Aufträge, die ich dringend benötigte, um meine Familie zu ernähren und meinen Lebensstandard zu gewährleisten, blieben aus.

1788 starb meine liebe Tochter. Ich sehe sie noch mit ihrem ersten Liebesbrief in der Hand. Es sollte ihr einziger gewesen sein.

Der Liebesbrief

 

Ein Jahr später begann die Revolution – der Beginn von vielem, auch meines Endes. Die Kunst veränderte sich, doch statt das Bewährte als das zu betrachten, was es war Meisterwerke einer Epoche wurden meine Bilder verbannt. Der Streit mit meinem längst verlorenen Sohn eskalierte und er warf meine Kupferstiche ins Feuer. »Ich habe dem guten Geschmack ein Brandopfer dargebracht«, sagte er mit fester Überzeugung. Kritik, Schelte, alles ertrug ich; mein Sohn ahnte es nicht, er drehte den Dolch um, den mir einst die Comtesse du Barry ins Herz gestoßen hatte. Marguerite wandte sich von mir ab, als ich sie um Geld bat.

Freunde? Ich fand sie nicht mehr.

 

Aus Verzweiflung übernahm ich die Verwaltung im Louvre und bezog dort eine Wohnung, gemeinsam mit meiner Frau. Bilder wünschte niemand mehr von mir. Ich verlor meine Familie – meine Schwägerin, meinen Sohn, meine Auftraggeber. Es war nicht der Tod, der sie mir nahm, sondern mein Verhalten. Hätte ich noch Geld und mein Ansehen gehabt, wäre ich mit der Sonne gegangen, dann … ja dann gäbe es meine Kupferstiche noch, mein Sohn hätte mir meine Strenge verziehen und Marguerite – meine Schöne – wäre mir weiterhin zugetan. Aber es gelang mir nur, mich und Marie-Anne, die mir stets die Treue gehalten hatte, zu ernähren. So lebten wir und trauerten dem vergangenen Ruhm und den Reichtümern nach.
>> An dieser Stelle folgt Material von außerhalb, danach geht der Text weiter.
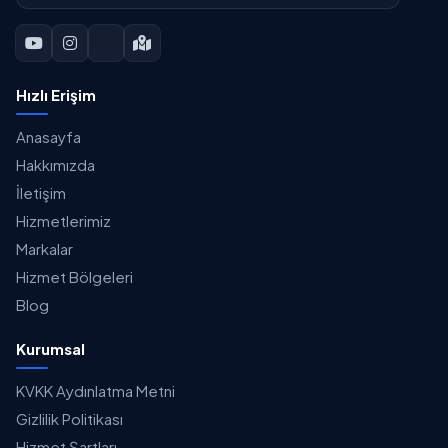
Hızlı Erişim
Anasayfa
Hakkımızda
İletişim
Hizmetlerimiz
Markalar
Hizmet Bölgeleri
Blog
Kurumsal
KVKK Aydınlatma Metni
Gizlilik Politikası
Hizmet Şartları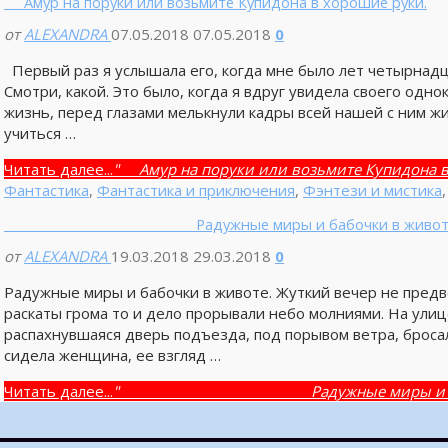
Амур на поруки или возьмите Купидона в хорошие руки.
от
ALEXANDRA
07.05.2018
07.05.2018
0
Первый раз я услышала его, когда мне было лет четырнадц
Смотри, какой. Это было, когда я вдруг увидела своего однок
жизнь, перед глазами мелькнули кадры всей нашей с ним жи
учиться …
Читать далее...
" Амур на поруки или возьмите Купидона в
Фантастика
,
Фантастика и приключения
,
Фэнтези и мистика
Радужные миры и бабочки в животе
от
ALEXANDRA
19.03.2018
29.03.2018
0
Радужные миры и бабочки в животе. Жуткий вечер не предв
раскаты грома то и дело прорывали небо молниями. На улиц
распахнувшаяся дверь подъезда, под порывом ветра, бросал
сидела женщина, ее взгляд …
Читать далее...
" Радужные миры и бабочки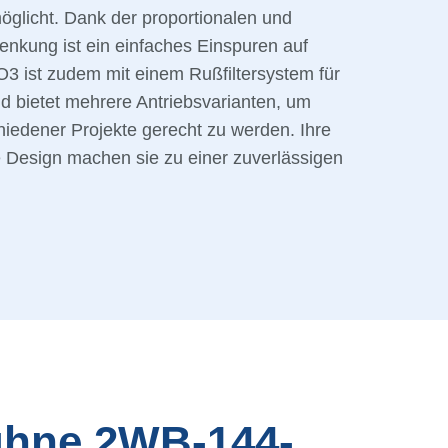
öglicht. Dank der proportionalen und
nkung ist ein einfaches Einspuren auf
3 ist zudem mit einem Rußfiltersystem für
nd bietet mehrere Antriebsvarianten, um
iedener Projekte gerecht zu werden. Ihre
 Design machen sie zu einer zuverlässigen
ühne 2WB-144-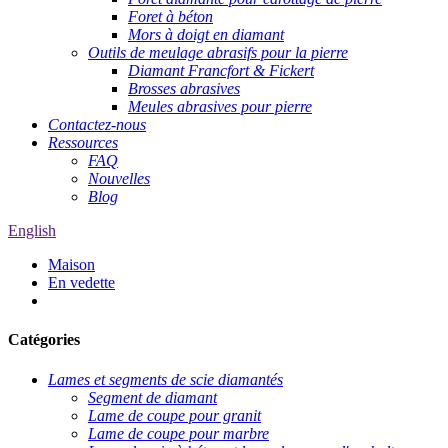
Foret à béton
Mors à doigt en diamant
Outils de meulage abrasifs pour la pierre
Diamant Francfort & Fickert
Brosses abrasives
Meules abrasives pour pierre
Contactez-nous
Ressources
FAQ
Nouvelles
Blog
English
Maison
En vedette
Catégories
Lames et segments de scie diamantés
Segment de diamant
Lame de coupe pour granit
Lame de coupe pour marbre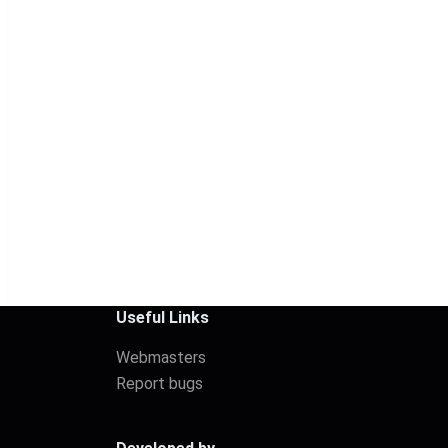
Useful Links
Webmasters
Report bugs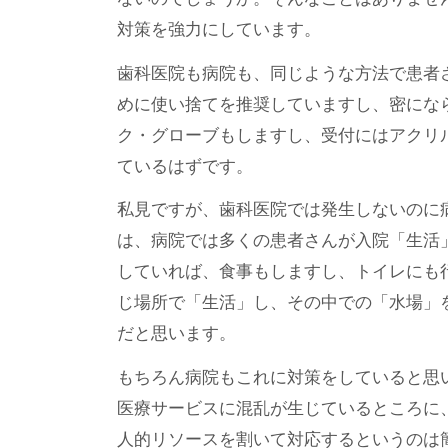
対策を強力にしています。
歯科医院も病院も、同じような方法で患者
めに使い捨てを推奨していますし、密にな
ク・グローブもしますし、受付にはアクリ
ているはずです。
私見ですが、歯科医院では発生しないのに
は、病院では多くの患者さんが入院「生活
していれば、食事もしますし、トイレにも
じ場所で「生活」し、その中での「水場」を
だと思います。
もちろん病院もこれに対策をしていると思
医療サービスに混乱が生じているところに
人的リソースを割いて対応するというのは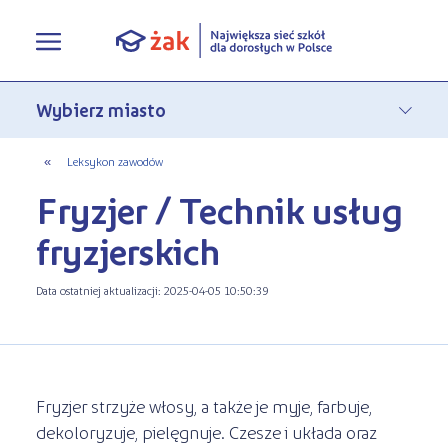
Oferta edukacyjna
Rekrutacja
Pełna oferta edukacyjna
«
Leksykon zawodów
Fryzjer / Technik usług
Terminy zjazdów
eLO - obierz kurs na średnie
Jak się zapisać do Żaka
fryzjerskich
O nas
Liceum ogólnokształcące dla
Rekrutacja on-line
dorosłych
Data ostatniej aktualizacji: 2025-04-05 10:50:39
Aktualności
Statuty
Nauka online w Żaku
Szkoły policealne
Leksykon zawodów
Nasza działalność
Szkoły medyczne
FAQ
Historia Firmy
Fryzjer strzyże włosy, a także je myje, farbuje,
Kwalifikacyjne Kursy Zawodowe
dekoloryzuje, pielęgnuje. Czesze i układa oraz
Polityka prywatności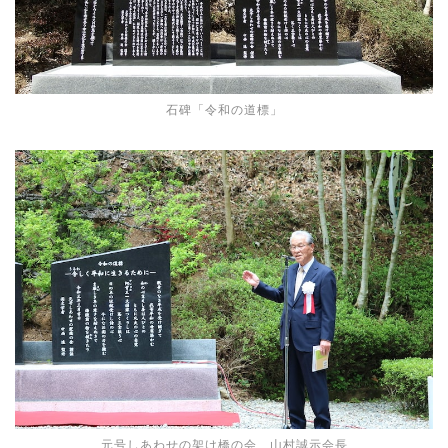
石碑「令和の道標」
元号しあわせの架け橋の会 山村誠示会長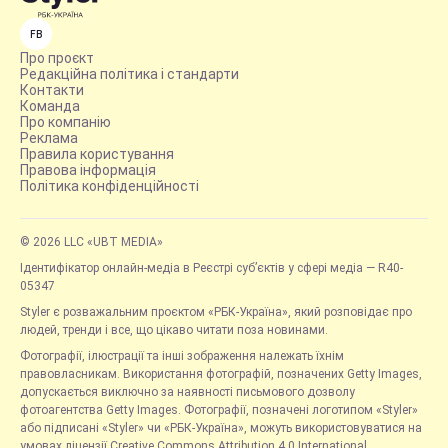
FB
Про проєкт
Редакційна політика і стандарти
Контакти
Команда
Про компанію
Реклама
Правила користування
Правова інформація
Політика конфіденційності
© 2026 LLC «UBT MEDIA»
Ідентифікатор онлайн-медіа в Реєстрі суб’єктів у сфері медіа — R40-
05347
Styler є розважальним проєктом «РБК-Україна», який розповідає про
людей, тренди і все, що цікаво читати поза новинами.
Фотографії, ілюстрації та інші зображення належать їхнім
правовласникам. Використання фотографій, позначених Getty Images,
допускається виключно за наявності письмового дозволу
фотоагентства Getty Images. Фотографії, позначені логотипом «Styler»
або підписані «Styler» чи «РБК-Україна», можуть використовуватися на
умовах ліцензії Creative Commons Attribution 4.0 International.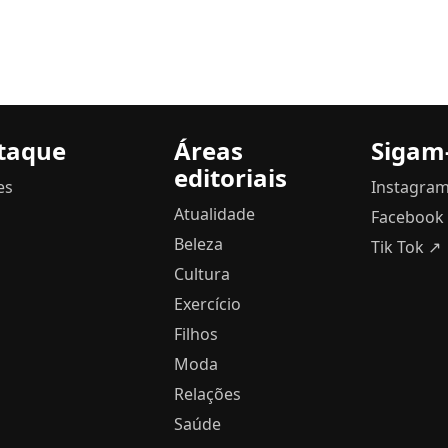
taque
Áreas
Sigam
editoriais
es
Instagra
Atualidade
Facebook
Beleza
Tik Tok ↗
Cultura
Exercício
Filhos
Moda
Relações
Saúde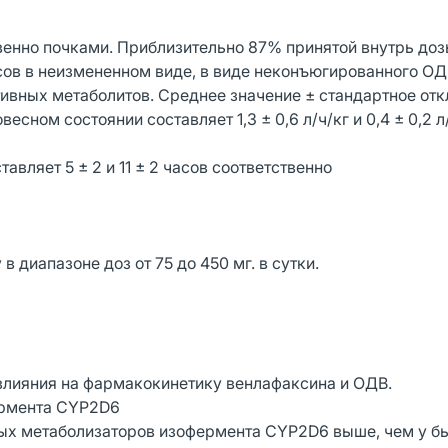
енно почками. Приблизительно 87% принятой внутрь до
сов в неизмененном виде, в виде неконъюгированного ОД
ивных метаболитов. Среднее значение ± стандартное от
сном состоянии составляет 1,3 ± 0,6 л/ч/кг и 0,4 ± 0,2 л
вляет 5 ± 2 и 11 ± 2 часов соответственно
диапазоне доз от 75 до 450 мг. в сутки.
 влияния на фармакокинетику венлафаксина и ОДВ.
ермента CYP2D6
ных метаболизаторов изофермента CYP2D6 выше, чем у б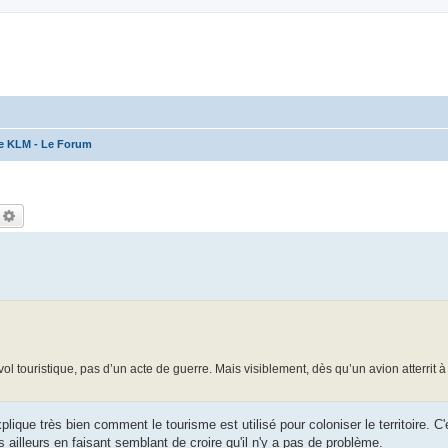
ce KLM - Le Forum
echercher
Recherche avancée
 touristique, pas d’un acte de guerre. Mais visiblement, dès qu’un avion atterrit à
explique très bien comment le tourisme est utilisé pour coloniser le territoire. C'
 ailleurs en faisant semblant de croire qu'il n'y a pas de problème.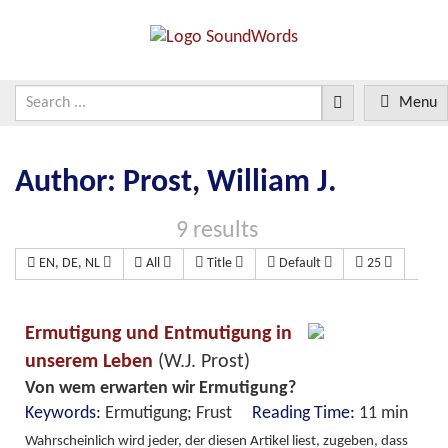
Menu
Author: Prost, William J.
9 results
EN, DE, NL
All
Title
Default
25
Ermutigung und Entmutigung in
unserem Leben
(W.J. Prost)
Von wem erwarten wir Ermutigung?
Keywords:
Ermutigung; Frust
Reading Time:
11 min
Wahrscheinlich wird jeder, der diesen Artikel liest, zugeben, dass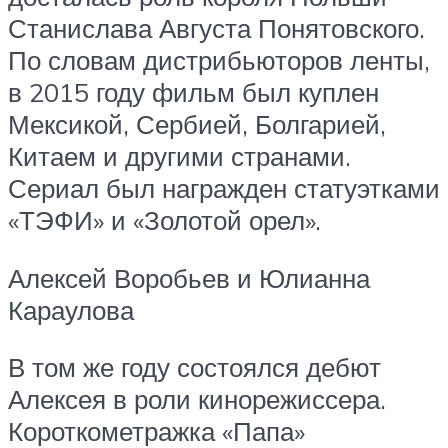
Станислава Августа Понятовского.
По словам дистрибьюторов ленты,
в 2015 году фильм был куплен
Мексикой, Сербией, Болгарией,
Китаем и другими странами.
Сериал был награжден статуэтками
«ТЭФИ» и «Золотой орел».
Алексей Воробьев и Юлианна
Караулова
В том же году состоялся дебют
Алексея в роли кинорежиссера.
Короткометражка «Папа»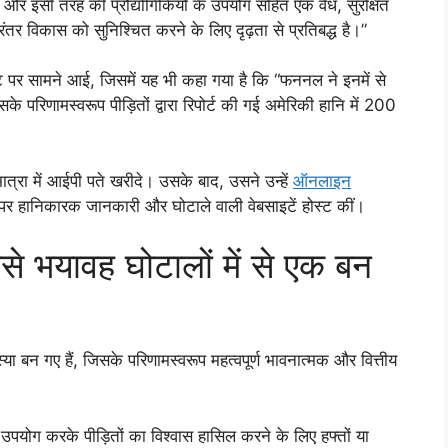
और इसी तरह की प्रौद्योगिकियों के उपयोग सहित एक वैध, सुरक्षित
रंतर विकास को सुनिश्चित करने के लिए दृढ़ता से प्रतिबद्ध है।”
पर सामने आई, जिसमें यह भी कहा गया है कि “फननल ने इनमें से
परिणामस्वरूप पीड़ितों द्वारा रिपोर्ट की गई अमेरिकी हानि में 200
ात्रा में आईपी पते खरीदे। उसके बाद, उसने उन्हें
ऑनलाइन
े पर हानिकारक जानकारी और घोटाले वाली वेबसाइटें होस्ट कीं।
बसे भयावह घोटालों में से एक बन
मस्या बन गए हैं, जिसके परिणामस्वरूप महत्वपूर्ण भावनात्मक और वित्तीय
ा उपयोग करके पीड़ितों का विश्वास हासिल करने के लिए हफ्तों या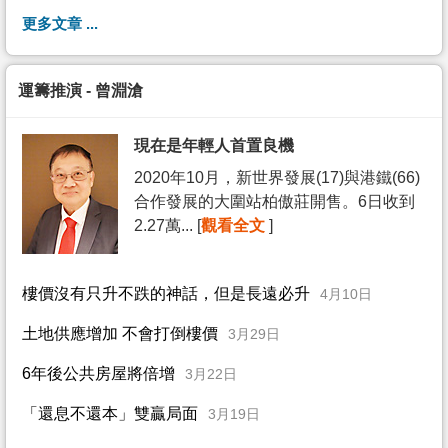
更多文章 ...
運籌推演 - 曾淵滄
現在是年輕人首置良機
2020年10月，新世界發展(17)與港鐵(66)
合作發展的大圍站柏傲莊開售。6日收到
2.27萬... [
觀看全文
]
樓價沒有只升不跌的神話，但是長遠必升
4月10日
土地供應增加 不會打倒樓價
3月29日
6年後公共房屋將倍增
3月22日
「還息不還本」雙贏局面
3月19日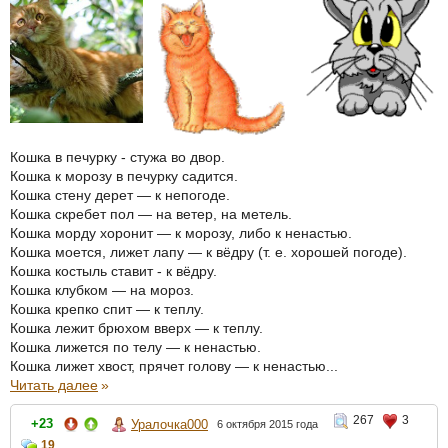
Кошка в печурку - стужа во двор.
Кошка к морозу в печурку садится.
Кошка стену дерет — к непогоде.
Кошка скребет пол — на ветер, на метель.
Кошка морду хоронит — к морозу, либо к ненастью.
Кошка моется, лижет лапу — к вёдру (т. е. хорошей погоде).
Кошка костыль ставит - к вёдру.
Кошка клубком — на мороз.
Кошка крепко спит — к теплу.
Кошка лежит брюхом вверх — к теплу.
Кошка лижется по телу — к ненастью.
Кошка лижет хвост, прячет голову — к ненастью...
Читать далее
»
267
3
+23
Уралочка000
6 октября 2015 года
19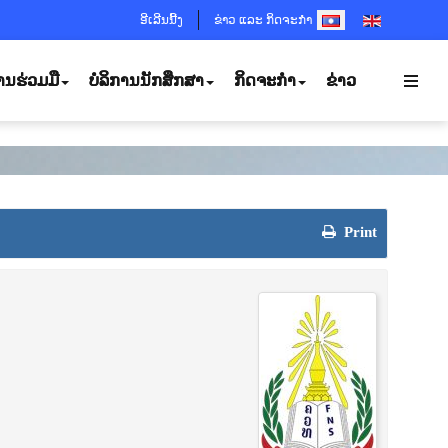
SELECT YOUR LANGUA
ອີເລີນນີ້ງ
ຂ່າວ ແລະ ກິດຈະກຳ
ານຮ່ວມມື
ບໍລິການນັກສຶກສາ
ກິດຈະກຳ
ຂ່າວ
Print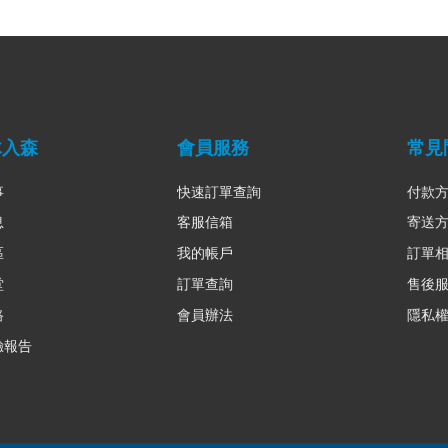
木入森
會員服務
常見
事
快速訂單查詢
付款
息
客服信箱
寄送
區
我的帳戶
訂單
堂
訂單查詢
售後
路
會員辦法
隱私
驗報告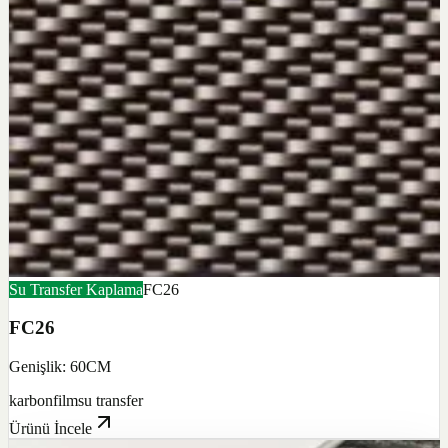
Su Transfer Kaplama
FC26
FC26
Genişlik: 60CM
karbon
film
su transfer
Ürünü İncele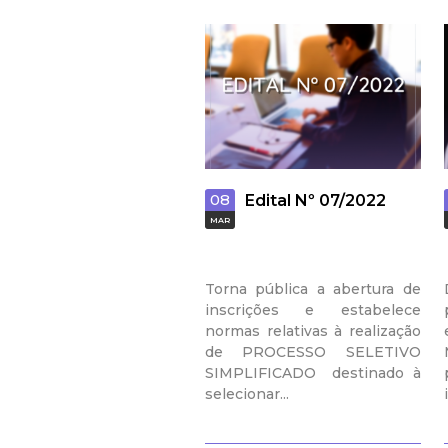
08
Edital Nº 07/2022
MAR
Torna pública a abertura de
inscrições e estabelece
normas relativas à realização
de PROCESSO SELETIVO
SIMPLIFICADO destinado à
selecionar...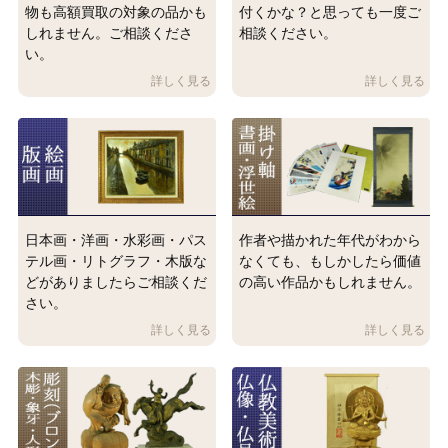
物も高額買取の対象の品かも
付くかな？と思っても一度ご
しれません。ご相談くださ
相談ください。
い。
日本画・洋画・水彩画・パス
作者や描かれた年代がわから
テル画・リトグラフ・木版な
なくても、もしかしたら価値
どがありましたらご相談くだ
の高い作品かもしれません。
さい。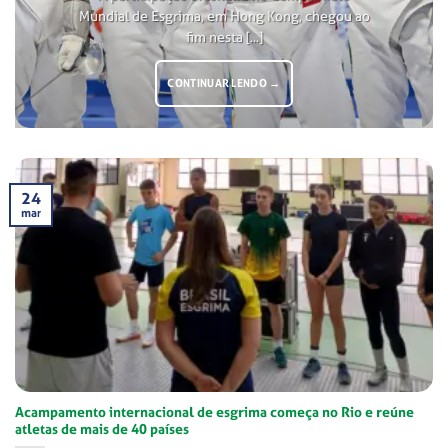
Mundial de Esgrima, em Hong Kong, chegou ao
fim nesta [...]
CONTINUAR LENDO
→
24
mar
Acampamento internacional de esgrima começa no Rio e reúne
atletas de mais de 40 países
Ich wurde zu einem verbitterten Künstler, für den sich niemand mehr interessierte. 1800 legte ich aus gesundheitlichen Gründen all meine Ämter nieder, durfte jedoch weiter im Louvre leben, bis mich 1805 Napoleon mit einer kleinen Rente der Wohnung verwies. Ich hatte ausgedient. Meine Bilder, meine gesellschaftliche Stellung, mein Wort – nutzlos.

 

Jean Honoré Fragonard - Selbstportrait

 

 

Mein Name ist Jean-Honoré Fragonard. Ich starb in Armut am 22. August 1806 in Paris mit der Erkenntnis, dass ich Zufriedenheit nie empfunden hatte – bis zu dem Moment, als mein letzter Atemzug aus meiner Lunge entwich.

 

 

(Anmerkung: Bei den kursiv geschriebenen Wörtern handelt es sich um die Originaltitel der von Fragonard gemalten Bilder.)